During the Crimean War, the Satellite was used to ferry soldiers to ocean liners in the Mersey, such as the SS Hansa and Lord Raglan. However, it is unclear if this was a regular occasion or not. After the war, she resumed her regular duties of tendering the liners.

After Cunard rebranded in 1878, most of their ships changed their port of registry from Glasgow to Liverpool. However, Satellite would only change registry in June 1898.

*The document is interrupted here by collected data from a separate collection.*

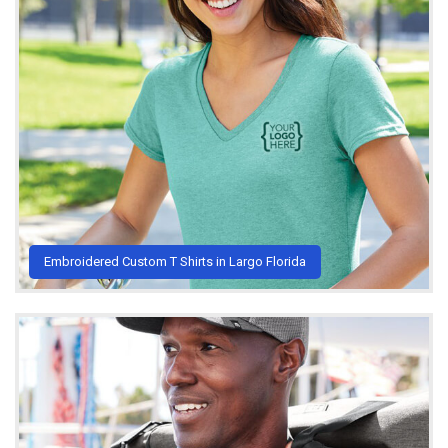
Embroidered Custom T Shirts in Largo Florida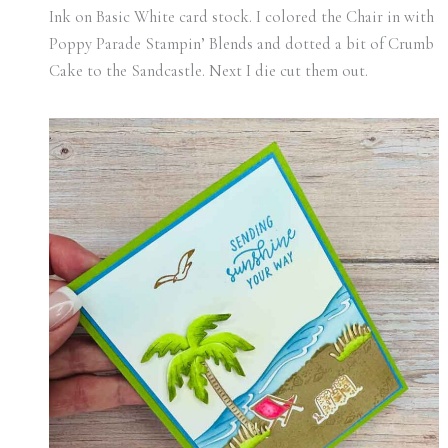
Ink on Basic White card stock. I colored the Chair in with
Poppy Parade Stampin’ Blends and dotted a bit of Crumb
Cake to the Sandcastle. Next I die cut them out.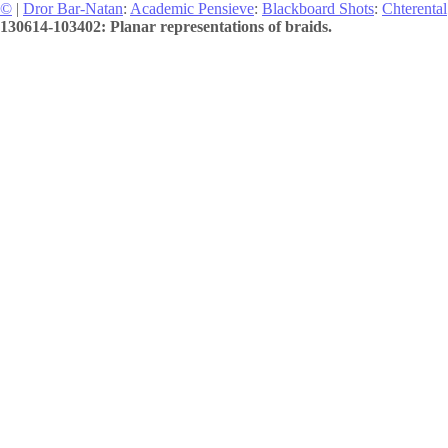
©
|
Dror Bar-Natan
:
Academic Pensieve
:
Blackboard Shots
:
Chterental
130614-103402: Planar representations of braids.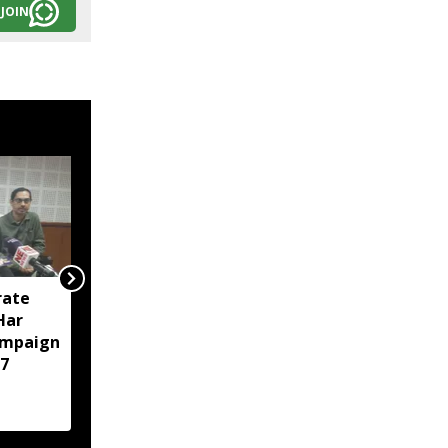
JOIN
rate
Tripura police arrest 23
‘Har
in intensified anti-drug
ampaign
crackdown in Agartala
7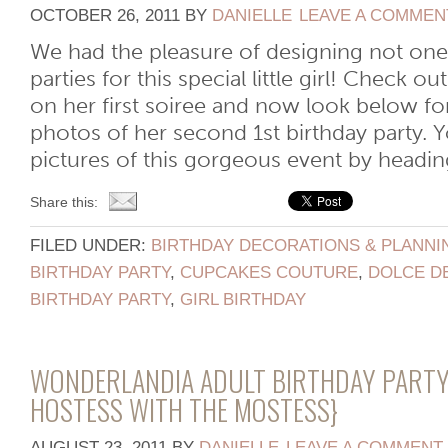
OCTOBER 26, 2011
BY
DANIELLE
LEAVE A COMMEN
We had the pleasure of designing not one
parties for this special little girl! Check o
on her first soiree and now look below fo
photos of her second 1st birthday party.
pictures of this gorgeous event by heading
Share this:
FILED UNDER:
BIRTHDAY DECORATIONS & PLANNI
BIRTHDAY PARTY
,
CUPCAKES COUTURE
,
DOLCE D
BIRTHDAY PARTY
,
GIRL BIRTHDAY
WONDERLANDIA ADULT BIRTHDAY PARTY
HOSTESS WITH THE MOSTESS}
AUGUST 23, 2011
BY
DANIELLE
LEAVE A COMMENT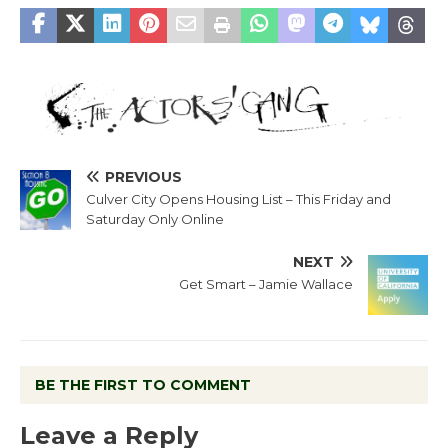
PREVIOUS
Culver City Opens Housing List – This Friday and
Saturday Only Online
NEXT
Get Smart – Jamie Wallace
BE THE FIRST TO COMMENT
Leave a Reply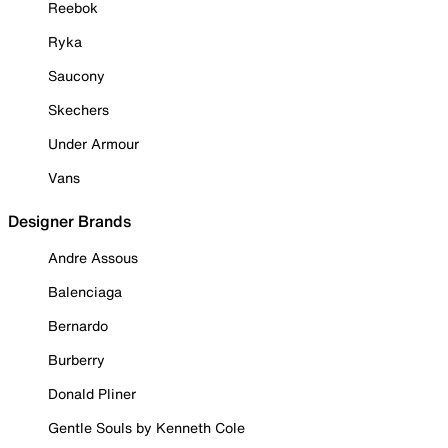
Reebok
Ryka
Saucony
Skechers
Under Armour
Vans
Designer Brands
Andre Assous
Balenciaga
Bernardo
Burberry
Donald Pliner
Gentle Souls by Kenneth Cole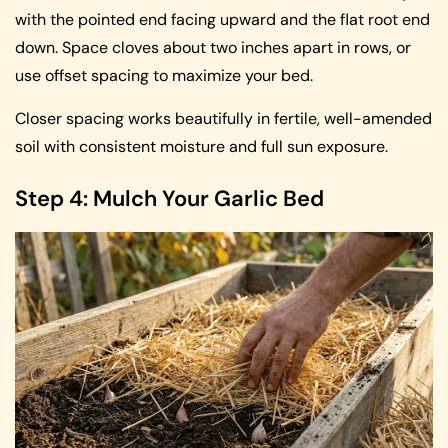
with the pointed end facing upward and the flat root end
down. Space cloves about two inches apart in rows, or
use offset spacing to maximize your bed.
Closer spacing works beautifully in fertile, well-amended
soil with consistent moisture and full sun exposure.
Step 4: Mulch Your Garlic Bed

On Monday, January 6, 1879, the Satellite was slightly damaged when the steamer Cheshire hit the tender at the midships. Both continued on their passages, though minor panic did break out on the Cheshire.

The Satellite was involved in another, but much more minor, collision on Friday 22 January 1892 when she ran into the starboard paddle box of the steam tug Spindrift. The former was undamaged, while the latter had to be docked for repairs to the paddle box.

== Redundancy and retiring ==
The Satellite was small, and her passengers and crew were always completely exposed to the elements. Thus in 1884, the much larger and modern SS Skirmisher was built to act as a tender. Satellite was used less as a passenger tender, after the completion of Skirmisher and began to be used to transport workers from ship to shore more often.

By October 1902, Satellite was sold to Alexander Gordon of Newry for £410 to be broken up. Scrapping of the Satellite was finished in under two months.